Saturday, October 13, 2012


It would seem that the Red Bulls have found new energy lately since Suzuka to lock out the front row of the last 2 races. Have they got wings or do they have the energy drink mixed in with their fuel? A lot of rumours is going round that they have mastered the rear wing DRS or DDRS (Double DRS). This coincided with their new wing they introduced in Singapore.

Although the new wing was introduced in Singapore, it did not immediately become clear how the performance was going to affect the car. Vettel qualified P3 (6/10ths behind pole sitter Hamilton) and Webber P7 (1.1s behind). Those were huge numbers and I had thought at the time that finally the Bulls were losing some steam and we should still have an interesting end to the season.

Then we came to Suzuka. In Suzuka suddenly the Bulls locked out the front row by half a second. Vettel then proceeded to win the race from lights to flag without breaking a sweat and leaving second placed Massa 20 seconds in his wake. It was a dominant race for him.

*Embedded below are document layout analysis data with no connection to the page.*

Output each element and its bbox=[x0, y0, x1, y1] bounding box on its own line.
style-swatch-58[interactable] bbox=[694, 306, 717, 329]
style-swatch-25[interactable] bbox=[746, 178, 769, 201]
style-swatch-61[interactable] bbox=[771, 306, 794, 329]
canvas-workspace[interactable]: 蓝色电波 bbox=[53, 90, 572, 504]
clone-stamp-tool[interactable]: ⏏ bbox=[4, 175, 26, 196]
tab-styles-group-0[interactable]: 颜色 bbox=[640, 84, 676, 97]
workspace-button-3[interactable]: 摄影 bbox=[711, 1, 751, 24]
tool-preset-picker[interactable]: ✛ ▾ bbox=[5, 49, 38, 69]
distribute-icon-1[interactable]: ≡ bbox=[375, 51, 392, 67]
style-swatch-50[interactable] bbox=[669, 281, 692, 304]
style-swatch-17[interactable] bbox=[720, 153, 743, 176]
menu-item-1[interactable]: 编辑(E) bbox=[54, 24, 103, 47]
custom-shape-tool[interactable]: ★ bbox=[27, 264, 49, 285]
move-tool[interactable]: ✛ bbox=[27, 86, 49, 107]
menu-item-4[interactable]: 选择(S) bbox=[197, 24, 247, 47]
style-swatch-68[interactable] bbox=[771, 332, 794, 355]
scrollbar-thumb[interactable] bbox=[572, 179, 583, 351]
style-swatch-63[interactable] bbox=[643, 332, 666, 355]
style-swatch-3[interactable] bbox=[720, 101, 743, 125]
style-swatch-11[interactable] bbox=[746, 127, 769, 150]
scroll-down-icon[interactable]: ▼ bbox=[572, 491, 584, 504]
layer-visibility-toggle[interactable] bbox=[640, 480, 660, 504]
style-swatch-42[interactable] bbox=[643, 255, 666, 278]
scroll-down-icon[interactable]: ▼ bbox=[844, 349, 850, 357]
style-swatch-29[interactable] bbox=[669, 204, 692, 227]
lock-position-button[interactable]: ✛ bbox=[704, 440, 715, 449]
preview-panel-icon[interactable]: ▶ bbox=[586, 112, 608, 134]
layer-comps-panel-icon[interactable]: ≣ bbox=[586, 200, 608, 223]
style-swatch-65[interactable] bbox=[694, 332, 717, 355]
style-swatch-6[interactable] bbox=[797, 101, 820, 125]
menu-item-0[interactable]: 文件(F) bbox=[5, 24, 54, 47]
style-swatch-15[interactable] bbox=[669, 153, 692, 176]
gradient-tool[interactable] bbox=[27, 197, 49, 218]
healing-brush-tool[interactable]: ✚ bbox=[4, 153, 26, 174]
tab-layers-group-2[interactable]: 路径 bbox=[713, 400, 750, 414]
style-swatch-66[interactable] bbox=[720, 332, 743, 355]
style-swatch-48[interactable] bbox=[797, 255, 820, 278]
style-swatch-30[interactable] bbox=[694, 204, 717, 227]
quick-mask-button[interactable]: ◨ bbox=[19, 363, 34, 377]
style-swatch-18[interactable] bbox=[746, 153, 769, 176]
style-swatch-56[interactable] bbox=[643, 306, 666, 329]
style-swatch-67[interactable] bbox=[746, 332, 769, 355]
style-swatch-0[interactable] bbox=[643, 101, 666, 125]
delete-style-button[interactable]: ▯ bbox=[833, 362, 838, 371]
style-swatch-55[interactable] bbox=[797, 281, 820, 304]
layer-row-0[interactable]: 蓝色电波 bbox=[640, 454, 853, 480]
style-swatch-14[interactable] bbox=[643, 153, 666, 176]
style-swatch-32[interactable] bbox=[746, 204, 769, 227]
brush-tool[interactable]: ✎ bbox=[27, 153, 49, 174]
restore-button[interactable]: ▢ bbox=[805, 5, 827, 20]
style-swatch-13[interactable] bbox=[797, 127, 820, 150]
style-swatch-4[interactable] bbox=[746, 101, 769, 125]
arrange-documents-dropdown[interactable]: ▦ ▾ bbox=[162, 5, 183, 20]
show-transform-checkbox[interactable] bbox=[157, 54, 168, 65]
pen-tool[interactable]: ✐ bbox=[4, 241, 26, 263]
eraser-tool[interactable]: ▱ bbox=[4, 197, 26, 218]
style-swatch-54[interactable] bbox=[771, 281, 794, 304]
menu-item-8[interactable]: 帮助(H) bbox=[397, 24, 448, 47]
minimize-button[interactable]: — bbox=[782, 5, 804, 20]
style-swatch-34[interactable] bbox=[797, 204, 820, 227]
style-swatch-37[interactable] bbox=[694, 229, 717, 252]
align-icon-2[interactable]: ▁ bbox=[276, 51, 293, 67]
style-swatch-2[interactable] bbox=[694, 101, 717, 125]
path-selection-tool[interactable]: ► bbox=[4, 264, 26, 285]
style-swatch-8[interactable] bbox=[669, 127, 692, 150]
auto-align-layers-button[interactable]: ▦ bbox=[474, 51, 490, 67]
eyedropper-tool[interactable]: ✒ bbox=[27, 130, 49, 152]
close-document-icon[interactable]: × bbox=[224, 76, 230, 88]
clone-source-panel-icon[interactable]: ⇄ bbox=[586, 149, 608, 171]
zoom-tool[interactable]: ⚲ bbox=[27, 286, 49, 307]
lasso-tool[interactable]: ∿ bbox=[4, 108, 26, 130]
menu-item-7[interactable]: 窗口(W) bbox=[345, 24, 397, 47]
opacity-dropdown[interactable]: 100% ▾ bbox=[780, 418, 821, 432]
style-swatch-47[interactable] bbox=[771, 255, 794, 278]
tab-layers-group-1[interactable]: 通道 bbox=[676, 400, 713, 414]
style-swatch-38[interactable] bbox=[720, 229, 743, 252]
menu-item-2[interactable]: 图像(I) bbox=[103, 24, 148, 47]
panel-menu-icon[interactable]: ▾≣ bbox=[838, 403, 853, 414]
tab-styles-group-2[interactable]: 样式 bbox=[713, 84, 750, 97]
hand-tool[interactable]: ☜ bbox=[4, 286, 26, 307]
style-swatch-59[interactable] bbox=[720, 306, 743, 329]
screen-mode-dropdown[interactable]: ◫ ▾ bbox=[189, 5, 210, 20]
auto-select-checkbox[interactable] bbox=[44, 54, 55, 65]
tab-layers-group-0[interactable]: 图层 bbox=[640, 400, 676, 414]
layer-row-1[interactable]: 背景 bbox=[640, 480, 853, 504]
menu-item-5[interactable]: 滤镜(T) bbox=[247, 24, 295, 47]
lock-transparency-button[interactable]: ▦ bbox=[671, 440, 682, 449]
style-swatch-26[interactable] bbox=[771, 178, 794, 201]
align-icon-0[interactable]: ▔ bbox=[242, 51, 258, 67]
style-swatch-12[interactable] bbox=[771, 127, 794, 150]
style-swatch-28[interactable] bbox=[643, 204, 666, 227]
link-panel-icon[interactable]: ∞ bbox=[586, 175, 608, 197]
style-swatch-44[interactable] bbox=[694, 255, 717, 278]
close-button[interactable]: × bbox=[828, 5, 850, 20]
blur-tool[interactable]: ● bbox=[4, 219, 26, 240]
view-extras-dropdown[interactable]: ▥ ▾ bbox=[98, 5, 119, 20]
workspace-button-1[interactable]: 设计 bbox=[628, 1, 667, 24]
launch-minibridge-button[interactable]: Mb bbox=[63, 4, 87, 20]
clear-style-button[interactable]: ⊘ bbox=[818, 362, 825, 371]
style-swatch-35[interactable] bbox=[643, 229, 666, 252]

And now we come to Korea. Again, the Bulls were fast in practice (FP2 and Saturday) and in qualifying locked out the front row again. This time Webber had pole ahead of Vettel. Lewis Hamilton had to wring his cars neck just to get P3, 2/10ths away. And how will it be tomorrow in the race? Will the Bulls again pull away as if they were just racing by themselves? Will this new wing of theirs spoil the run up to the last race?

If things go as they are now, I'm afraid Vettel and Red Bull might just win the championship again. We won't have an exciting last race, last lap championship decider of years past. So what is so great about this new wing? Did Red Bull crack the mystery of DRS or Double DRS?

The idea is a simple variation on something tried by Lotus this year, to shed even more drag than a standard DRS wing. The Red Bull idea works more like the Mercedes F Duct front wing; when the DRS is activated it opens a hole (where the narrow, curved grey piece is on the inside of the endplate) to channel air through the rear wing endplate and out through the main beam of the wing (the lower part), shedding drag. It also exits onto the diffuser, helping with rear balance. It helps with top speed and speed through fast corners.

Simple and good. At the end of the day, it works as we can see from the results so far.

“As with all these things, there's never a silver bullet and I think it would be very difficult to say the car's performance is purely down to a rear wing,” Team Principal Christian Horner is quoted as saying byReuters. “I think we've made progress in all areas and it's about chipping away at the detail.”

Of course when you have a silver bullet, you don't actually tell people you have a silver bullet. That would defeat the purpose, wouldn't it?